Material shown
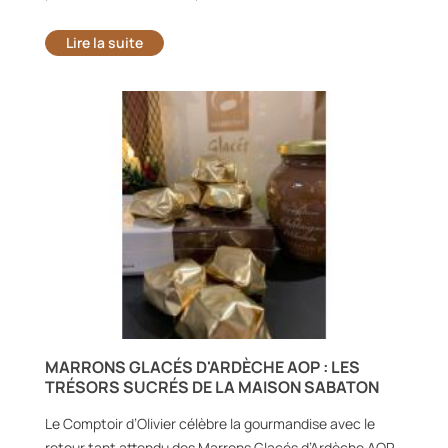
Lire la suite
MARRONS GLACÉS D'ARDÈCHE AOP : LES
TRÉSORS SUCRÉS DE LA MAISON SABATON
Le Comptoir d’Olivier célèbre la gourmandise avec le
retour tant attendu des Marrons Glacés d’Ardèche AOP,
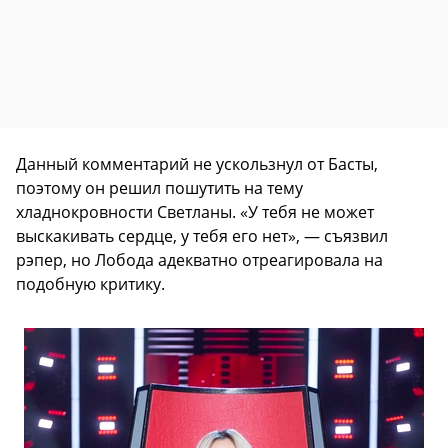
Данный комментарий не ускользнул от Басты,
поэтому он решил пошутить на тему
хладнокровности Светланы. «У тебя не может
выскакивать сердце, у тебя его нет», — съязвил
рэпер, но Лобода адекватно отреагировала на
подобную критику.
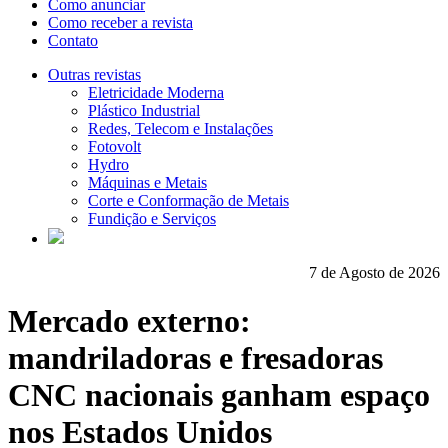
Como anunciar
Como receber a revista
Contato
Outras revistas
Eletricidade Moderna
Plástico Industrial
Redes, Telecom e Instalações
Fotovolt
Hydro
Máquinas e Metais
Corte e Conformação de Metais
Fundição e Serviços
7 de Agosto de 2026
Mercado externo:
mandriladoras e fresadoras
CNC nacionais ganham espaço
nos Estados Unidos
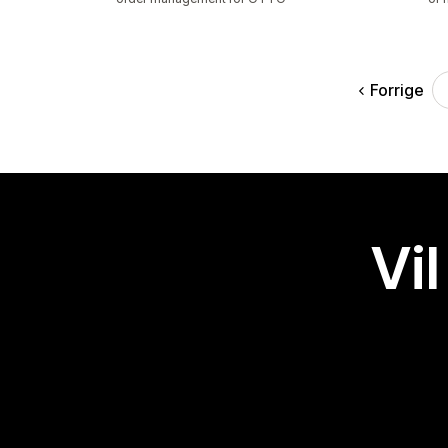
Forrige
Vil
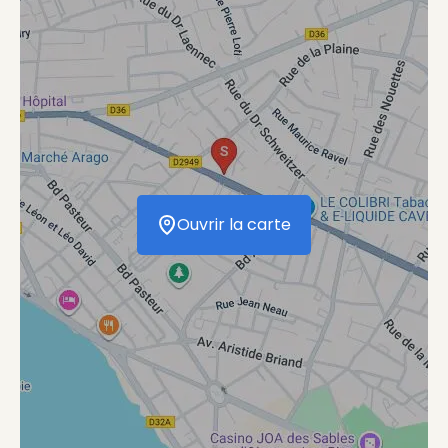
Ouvrir la carte
Ouvrir la carte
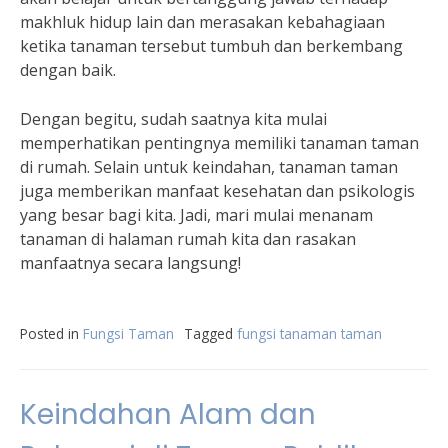
makhluk hidup lain dan merasakan kebahagiaan
ketika tanaman tersebut tumbuh dan berkembang
dengan baik.
Dengan begitu, sudah saatnya kita mulai
memperhatikan pentingnya memiliki tanaman taman
di rumah. Selain untuk keindahan, tanaman taman
juga memberikan manfaat kesehatan dan psikologis
yang besar bagi kita. Jadi, mari mulai menanam
tanaman di halaman rumah kita dan rasakan
manfaatnya secara langsung!
Posted in
Fungsi Taman
Tagged
fungsi tanaman taman
Keindahan Alam dan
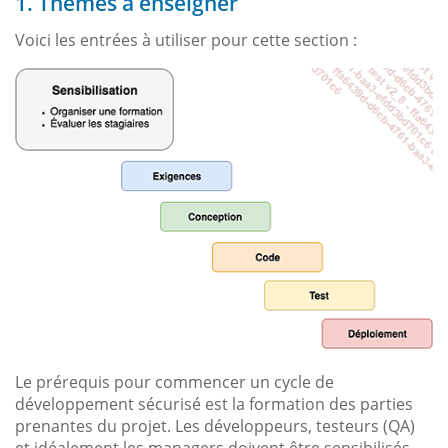
1. Thèmes à enseigner
Voici les entrées à utiliser pour cette section :
Le prérequis pour commencer un cycle de
développement sécurisé est la formation des parties
prenantes du projet. Les développeurs, testeurs (QA)
et idéalement les managers doivent être sensibilisés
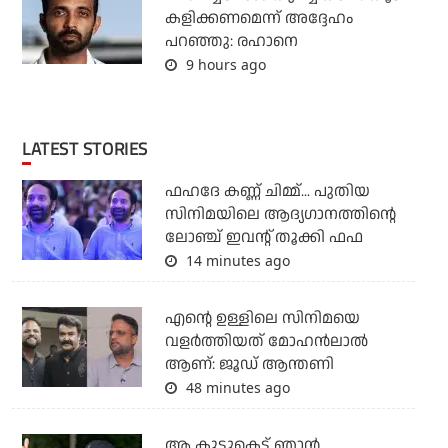
കളിക്കണമെന്ന് അദ്ദേഹം
പറഞ്ഞു: രഹാനെ
9 hours ago
LATEST STORIES
ഫഹദേ കണ്ണ് ചിമ്മ്... പുതിയ
സിനിമയിലെ ആദ്യഗാനത്തിന്റെ
ലോഞ്ച് ഇവന്റ് തൂക്കി ഫഫ
14 minutes ago
എന്റെ ഉള്ളിലെ സിനിമയെ
വളർത്തിയത് മോഹൻലാൽ
ആണ്: ജൂഡ് ആന്തണി
48 minutes ago
ആ കൂട്ടുകെട്ട് ഞാന്‍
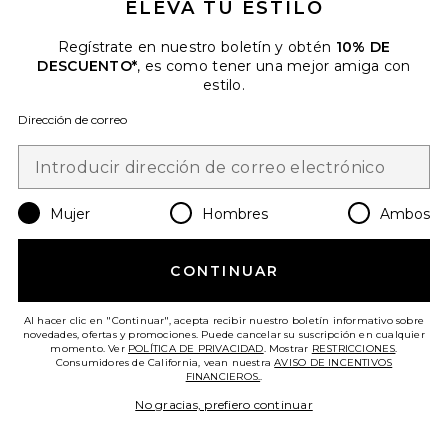
ELEVA TU ESTILO
Cuando se suscribe a nuestro boletín enviando su correo
electrónico. Puede retirarse en cualquier momento.
política de
Regístrate en nuestro boletín y obtén
10% DE
privacidad
DESCUENTO*
, es como tener una mejor amiga con
estilo.
Email Address
Dirección de correo
Sign Up
Mujer
Hombres
Ambos
es
USD
Change Country Regions Preferences
CONTINUAR
¡AYÚDANOS A MEJORAR!
Al hacer clic en "Continuar", acepta recibir nuestro boletín informativo sobre
Haz una breve encuesta sobre la visita de hoy.
¡Vamos!
novedades, ofertas y promociones. Puede cancelar su suscripción en cualquier
momento. Ver
POLÍTICA DE PRIVACIDAD
. Mostrar
RESTRICCIONES
.
Consumidores de California, vean nuestra
AVISO DE INCENTIVOS
FINANCIEROS.
.
ATENCIÓN AL CLIENTE
No gracias, prefiero continuar
© EMINENT, INC. (UNA EMPRESA DEL GRUPO REVOLVE). SE RESERVA TODOS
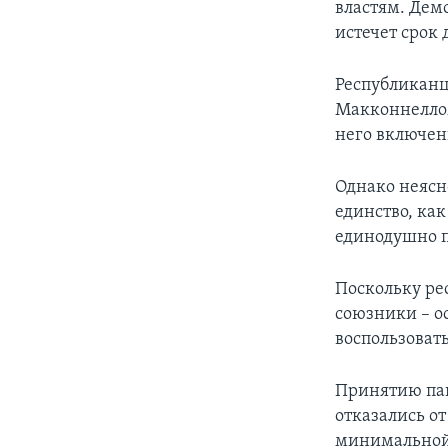
властям. Демо
истечет срок
Республиканц
Макконнеллом
него включен
Однако неясн
единство, как
единодушно п
Поскольку ре
союзники – о
воспользоват
Принятию пак
отказались о
минимальной 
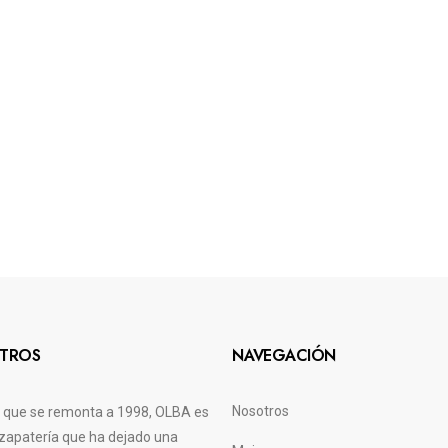
TROS
NAVEGACIÓN
Nosotros
a que se remonta a 1998, OLBA es
zapatería que ha dejado una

What the exercise asks
The string "rumah" may occur in the listing; show every line where it does.

Answer to this problem
di rumah. Selain untuk keindahan, tanaman taman
tanaman di halaman rumah kita dan rasakan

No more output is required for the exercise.